The period of the Covid-19 pandemic can be seen as a natural experiment in which learning went digital overnight, across all education systems. During the Boko Haram crisis in Nigeria, the Technology Enhanced Learning for All programme used mobile phones and radios to ensure continuity of learning for 22,000 disadvantaged children, resulting in a documented improvement in literacy and numeracy skills.

“The changes resulting from the use of digital technologies are gradual, uneven and greater in some contexts than in others”, notes UNESCO. The application of digital technologies varies according to the socio-economic level of the community, the willingness and preparation of teachers, the level of education and national income. Except in the most technologically advanced countries, computers and other devices are not used in classrooms on a large scale.

“The use of technology is not universal and is not about to become so”, sums up UNESCO. It points in particular to sub-Saharan Africa’s difficulties in achieving universal access to electricity and the Internet.

A source of distraction

What’s more, the evidence on its impact is mixed: certain types of technology seem to be effective in improving certain types of learning. The short- and long-term costs of using digital technologies appear to be greatly underestimated. The most disadvantaged populations generally do not have the opportunity to benefit from these technologies.

In low-income countries, spending on technology rather than classrooms, teachers and textbooks for children who lack them makes it harder to achieve the goal of inclusive and equitable education for all enshrined in the UN’s SDG4, warns UNESCO.

The definition of clear objectives and principles is necessary to ensure that the use of technology is beneficial and not harmful. Among the negative, even harmful, aspects of digital technologies, UNESCO points to the risk of distraction and the absence of human contact. The organisation goes on to suggest that mobile phones should be banned from schools and that the free distribution of computers should be more strictly supervised.

Unregulated technologies even pose threats to democracy and human rights, for example by invading privacy and stirring up hatred. Education systems must be better prepared to teach about and through digital technologies. “Impartial evidence showing that technology is being used in some places to improve education, and good examples of such use, need to be shared more widely so that the optimal mode of delivery can be assured for each context”, recommends UNESCO.

Discussions about education technology should be focused on education, not technology, says the report, which examines the issue in terms of equity and inclusion, quality and efficiency.

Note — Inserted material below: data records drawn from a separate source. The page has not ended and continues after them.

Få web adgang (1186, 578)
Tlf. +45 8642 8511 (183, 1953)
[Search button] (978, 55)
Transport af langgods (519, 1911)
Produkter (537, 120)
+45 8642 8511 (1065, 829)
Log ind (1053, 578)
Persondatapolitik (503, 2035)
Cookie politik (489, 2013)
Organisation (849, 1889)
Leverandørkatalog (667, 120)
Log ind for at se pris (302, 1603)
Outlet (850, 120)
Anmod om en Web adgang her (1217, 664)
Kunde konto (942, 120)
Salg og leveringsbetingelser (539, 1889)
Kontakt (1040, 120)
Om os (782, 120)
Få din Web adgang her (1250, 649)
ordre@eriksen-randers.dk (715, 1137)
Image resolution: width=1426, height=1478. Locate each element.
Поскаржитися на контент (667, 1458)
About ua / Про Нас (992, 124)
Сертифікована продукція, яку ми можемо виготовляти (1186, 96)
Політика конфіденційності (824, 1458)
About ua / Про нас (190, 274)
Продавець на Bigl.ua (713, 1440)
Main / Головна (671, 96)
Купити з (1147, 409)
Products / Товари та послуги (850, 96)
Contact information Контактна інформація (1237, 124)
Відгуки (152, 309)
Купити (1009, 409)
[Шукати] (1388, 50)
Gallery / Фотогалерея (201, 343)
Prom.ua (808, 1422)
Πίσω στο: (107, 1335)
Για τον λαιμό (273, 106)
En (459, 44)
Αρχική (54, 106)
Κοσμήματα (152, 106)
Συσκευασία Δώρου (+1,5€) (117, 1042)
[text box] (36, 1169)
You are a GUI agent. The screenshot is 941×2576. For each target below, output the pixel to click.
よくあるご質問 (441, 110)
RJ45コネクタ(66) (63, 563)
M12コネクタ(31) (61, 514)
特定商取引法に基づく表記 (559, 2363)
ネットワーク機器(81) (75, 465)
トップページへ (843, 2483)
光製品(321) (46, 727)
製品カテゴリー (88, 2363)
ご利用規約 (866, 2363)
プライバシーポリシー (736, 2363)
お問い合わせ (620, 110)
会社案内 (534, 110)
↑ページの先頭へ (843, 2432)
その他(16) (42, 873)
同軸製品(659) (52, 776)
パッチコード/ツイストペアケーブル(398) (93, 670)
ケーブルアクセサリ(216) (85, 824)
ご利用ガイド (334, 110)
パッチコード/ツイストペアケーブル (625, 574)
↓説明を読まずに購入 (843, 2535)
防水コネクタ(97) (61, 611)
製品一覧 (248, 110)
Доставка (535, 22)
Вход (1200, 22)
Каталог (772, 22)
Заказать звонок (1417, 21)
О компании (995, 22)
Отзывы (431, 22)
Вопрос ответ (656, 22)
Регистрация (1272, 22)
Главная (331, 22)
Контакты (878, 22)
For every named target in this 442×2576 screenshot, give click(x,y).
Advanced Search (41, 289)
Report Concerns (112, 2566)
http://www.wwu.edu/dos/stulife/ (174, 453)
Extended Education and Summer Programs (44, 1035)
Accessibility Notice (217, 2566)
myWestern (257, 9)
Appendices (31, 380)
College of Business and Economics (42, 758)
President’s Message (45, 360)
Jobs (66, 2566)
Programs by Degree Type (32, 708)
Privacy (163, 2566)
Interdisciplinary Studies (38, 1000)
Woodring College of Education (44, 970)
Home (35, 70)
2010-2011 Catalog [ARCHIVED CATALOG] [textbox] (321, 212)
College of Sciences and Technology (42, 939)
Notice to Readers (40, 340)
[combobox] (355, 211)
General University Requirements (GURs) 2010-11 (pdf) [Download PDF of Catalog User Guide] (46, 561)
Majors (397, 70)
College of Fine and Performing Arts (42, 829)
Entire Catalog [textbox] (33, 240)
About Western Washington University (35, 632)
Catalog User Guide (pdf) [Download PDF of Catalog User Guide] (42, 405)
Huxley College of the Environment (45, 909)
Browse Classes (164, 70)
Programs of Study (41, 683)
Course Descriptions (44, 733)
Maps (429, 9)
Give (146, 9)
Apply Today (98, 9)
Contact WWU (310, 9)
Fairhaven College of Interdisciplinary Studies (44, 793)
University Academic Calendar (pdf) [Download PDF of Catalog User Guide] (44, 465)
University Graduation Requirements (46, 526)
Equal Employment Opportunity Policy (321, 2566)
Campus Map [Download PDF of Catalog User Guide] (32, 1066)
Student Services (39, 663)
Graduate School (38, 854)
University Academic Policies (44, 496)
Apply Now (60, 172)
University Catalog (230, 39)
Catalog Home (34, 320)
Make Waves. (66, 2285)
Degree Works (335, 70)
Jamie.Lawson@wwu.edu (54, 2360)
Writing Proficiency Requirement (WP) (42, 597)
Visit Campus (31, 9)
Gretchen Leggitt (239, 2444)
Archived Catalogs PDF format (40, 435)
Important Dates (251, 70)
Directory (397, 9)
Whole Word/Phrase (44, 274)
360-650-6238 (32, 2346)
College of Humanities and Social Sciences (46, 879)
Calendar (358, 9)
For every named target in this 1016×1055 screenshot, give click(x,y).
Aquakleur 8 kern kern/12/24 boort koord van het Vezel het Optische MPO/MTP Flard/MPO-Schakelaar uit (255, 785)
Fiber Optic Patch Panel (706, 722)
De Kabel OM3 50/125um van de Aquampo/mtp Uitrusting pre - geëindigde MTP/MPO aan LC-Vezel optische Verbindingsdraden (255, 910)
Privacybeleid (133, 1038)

In terms of equity and inclusion, digital technologies make it possible to reduce the cost of access to education for certain disadvantaged groups: those living in isolated areas, displaced populations, those with learning difficulties, those who lack time or those who have missed out on previous educational opportunities.

The need for vigilance

Nevertheless, although access to digital technologies has expanded rapidly, it is profoundly unequal. Disadvantaged groups own fewer devices, are less connected to the internet and have fewer resources at home. The cost of many technologies is falling rapidly, but remains too high for some. Wealthier households are able to buy technologies earlier, which gives them a greater number of advantages and widens disparities.

“The digital revolution holds immeasurable potential but, just as warnings have been voiced about how it should be regulated in society, similar attention must be paid to the way it is used in education,” says Audrey Azoulay, Director General of UNESCO. “Its use must be for enhanced learning experiences and for the wellbeing of students and teachers, not to their detriment. Keep the needs of the learner first and support teachers. Online connections are no substitute for human interaction.”